Los datos los confirmó el fiscal federal Fernando Gélvez, que junto con el juez Hugo Sastre indagó dos veces en persona a Videla por estos casos. El exdictador ya había sido condenado por los secuestros de Mario Abel Amaya e Hipólito Solari Yrigoyen. Como era el jefe del Proceso de Reorganización Nacional, se lo consideró responsable de los casos ocurridos en Chubut. “Los militares que usurparon el poder tomaron normas que dictó el gobierno de Isabel Perón en 1975, que muchos de ellas firmó Ítalo Luder”, graficó el fiscal.
Gélvez lo indagó una vez en Campo de Mayo y otra en el Hospital Militar. “Fueron dos momentos distintos: en la primera estaba privado de libertad en un lugar donde no estaba enfermo ni en cama”. En cambio, la segunda ocasión Videla lo atendió en pijama.
“Se lo veía bien en lo físico y en el hospital estaba por obtener el alta; la sensación era estar ante una persona que cometió como autor mediato hechos terribles pero trataba de mostrarse como muy correcto. Quería seducir y ser agradable, dentro de su postura militar que ahí dejaba de lado”.
En ambas ocasiones Videla no declaró. Sólo dijo que la justicia federal era incompetente para juzgarlo. “Hacía una declaración genérica de la incompetencia de las autoridades civiles y decía que él era el responsable por haber sido la máxima autoridad de las Juntas. Pero de los hechos no señalaba absolutamente nada”.

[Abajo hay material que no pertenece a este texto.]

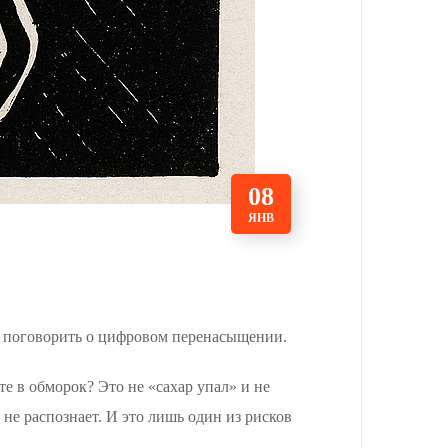
08
ЯНВ
мя поговорить о цифровом перенасыщении.
те в обморок? Это не «сахар упал» и не
 не распознает. И это лишь один из рисков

Una de sus declaraciones ocurrió en agosto de 2011. “Con el debido respeto al señor juez, deseo manifestar que este tribunal, a mi juicio no tiene jurisdicción y competencia para juzgarme por los hechos protagonizados por el Ejército mientras fui su comandante en el marco de la guerra interna librada contra el terrorismo”, le dijo a Sastre.
Tenía el brazo derecho quebrado e inmovilizado por una caída mientras trotaba por la cancha de fútbol del Regimiento de Campo de Mayo. De 86 años recién cumplidos, Videla sostenía su estado físico con largas caminatas y trotes en su presidio. Algunos oficiales todavía le rendían alguna reverencia. Lo custodiaban 3 penitenciarios por turno, bajo estrictas medidas de seguridad por temor a algún atentado.
Además del pijama lo envolvía una frazada porque en el lugar de la indagatoria no había calefacción. Pidió disculpas de manera ceremonial por su atuendo, se cruzó de piernas y abrió un cuaderno con apuntes, que escribía con la mano izquierda por la fractura.
Videla consideraba su “juez natural” al Consejo Supremo de las Fuerzas Armadas y se escudó en la “falta de jurisdicción” del Juzgado de Rawson “por cuanto al momento de la ocurrencia de los hechos que se investigan, la sede de mi comando funcionaba en el Edificio Libertador ubicado en la Capital Federal”.